There is some food in the kitchen.
Here are some homework for you.
There are some eggs in the kitchen.
- –ing or to + infinitive
We use to + infinitive verb after the following verbs: learn how, would like, want, seem, refuse, promise, prepare, offer, learn, hope, help, deserve, decide, afford, and ask.
It is important to learn how to speak English
Most people cannot afford to go on holiday every year.
I would like to study overseas.
Note: ‘like’ can be followed by –ing or to + infinitive.
We use verb–ing after the following verbs: suggest, recommend, practice, mind, keep, involve, imagine, give up, finish, enjoy, deny, consider, carry on, and avoid.
I would recommend checking your writing for mistakes.
You should avoid drinking coffee after 6pm.
I’ve finished writing my essay.
- Use Of Articles Before Noun Phrases
You should include a/an before adjective singular noun combinations: a massive improvement, a steady increase, an overall majority, a very small percentage, a really strong argument.

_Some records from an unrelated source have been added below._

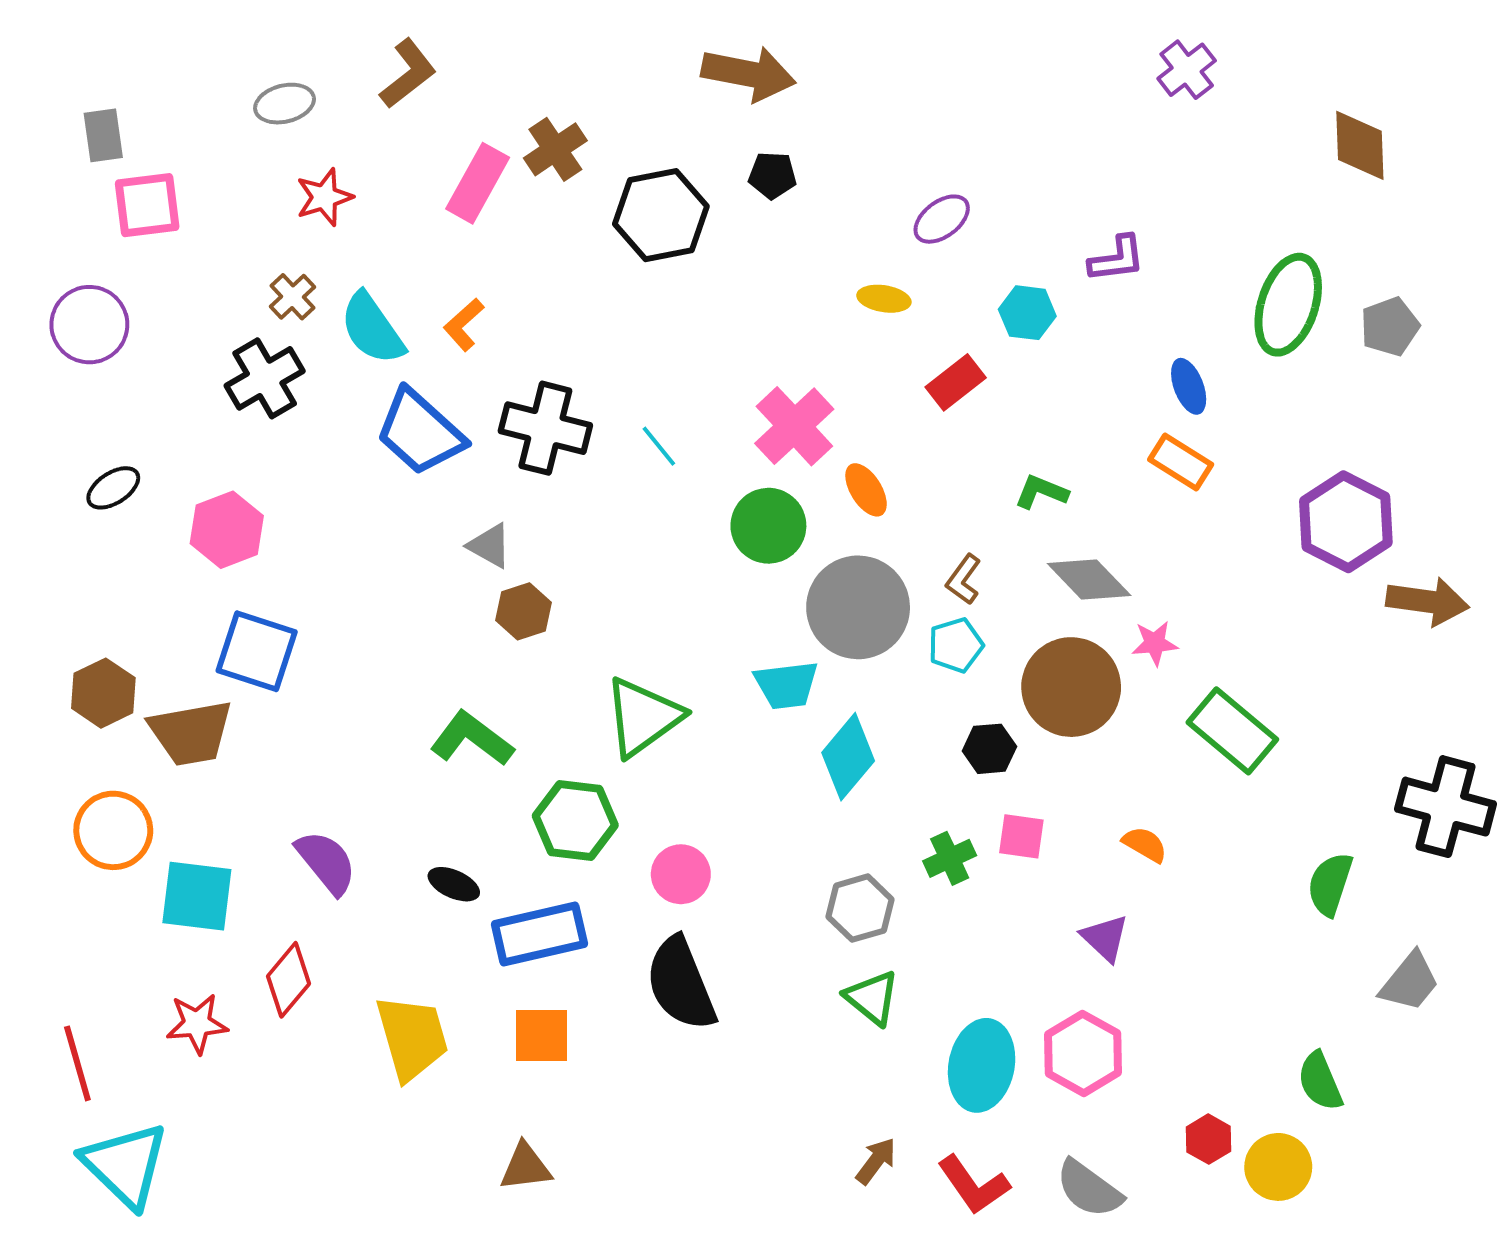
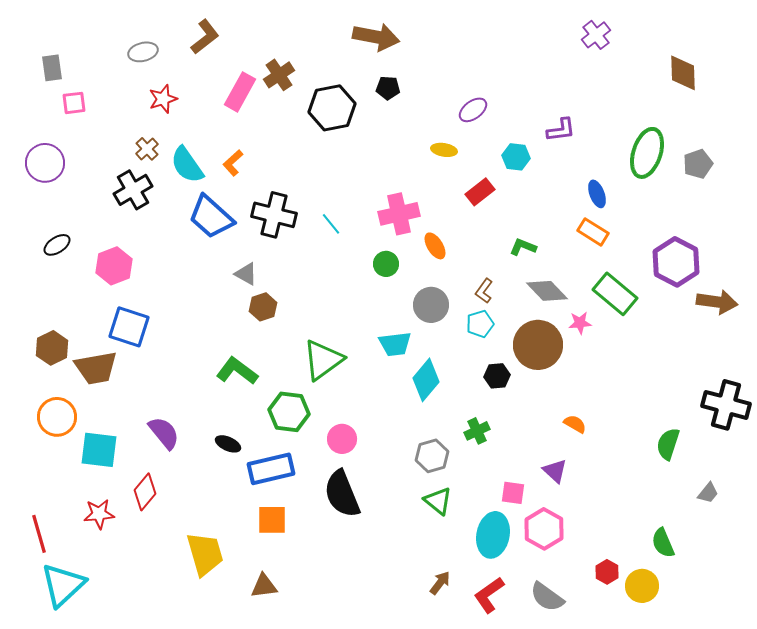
pink square: (147, 205) -> (74, 103), size x0.7
pink cross: (794, 426) -> (399, 214), turned 30
green circle: (768, 526) -> (386, 264), size x0.7
gray circle: (858, 607) -> (431, 305), size x0.7
green rectangle: (1232, 731) -> (615, 294), moved
pink square: (1021, 836) -> (513, 493), moved
gray trapezoid: (1410, 982) -> (708, 493), size x0.7
yellow trapezoid: (412, 1038) -> (205, 554), moved
cyan triangle: (125, 1165) -> (63, 585), turned 33
red L-shape: (974, 1185) -> (489, 595), turned 90

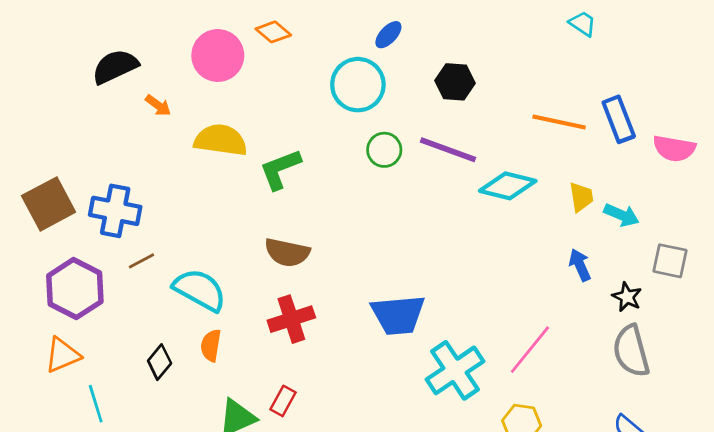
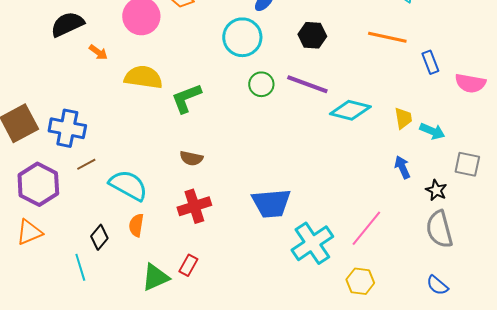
blue rectangle: (619, 119) -> (430, 62), size x0.7
orange line: (559, 122) -> (387, 37), moved
brown semicircle: (287, 252) -> (191, 158), size x0.7
cyan line: (96, 404) -> (80, 267), moved

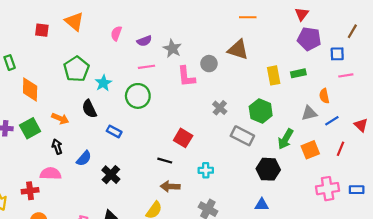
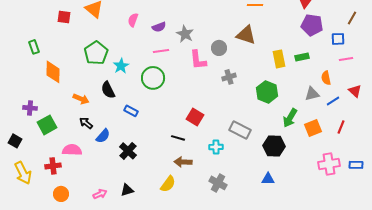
gray cross: (220, 108) -> (229, 77), moved, turned 32
red triangle: (361, 125) -> (355, 91), moved
green square: (30, 128) -> (47, 125), moved
gray rectangle: (242, 136) -> (240, 130), moved
black arrow: (57, 147) -> (86, 123), moved, turned -32

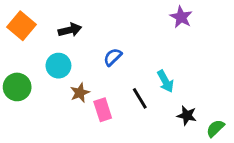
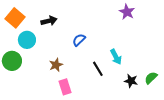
cyan circle: (58, 66) -> (27, 40), moved
pink rectangle: (103, 110) -> (65, 87), moved
green semicircle: (215, 128) -> (151, 78), moved

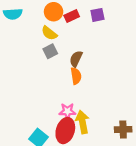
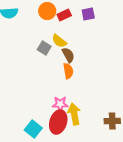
yellow semicircle: (49, 33) -> (59, 41), moved
gray square: (50, 51) -> (44, 48), turned -32
brown semicircle: (76, 59) -> (68, 55), turned 126

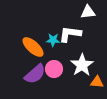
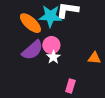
cyan star: (53, 40) -> (50, 16), size x1.6
white star: (82, 65) -> (53, 57), moved, size x0.6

Some exceptions include the word ‘of’ after the noun phrase: a wide range of, an equal number of, a large/small number of, a small/large/equal proportion of.
Exceptions: quite a few people, to a certain extent/degree
- Use of Commas
In the IELTS writing test we often use phrases called ‘discourse markers’ or ‘liking phrases’ to link our ideas together, such as on the one hand, on the other hand, however, for example, nevertheless, firstly, secondly, in conclusion, in summary.
We normally use a comma after a discourse marker that introduces a sentence:
- Firstly, the main cause of pollution is motor vehicles.
- On the one hand, motor vehicles are said to be the main cause.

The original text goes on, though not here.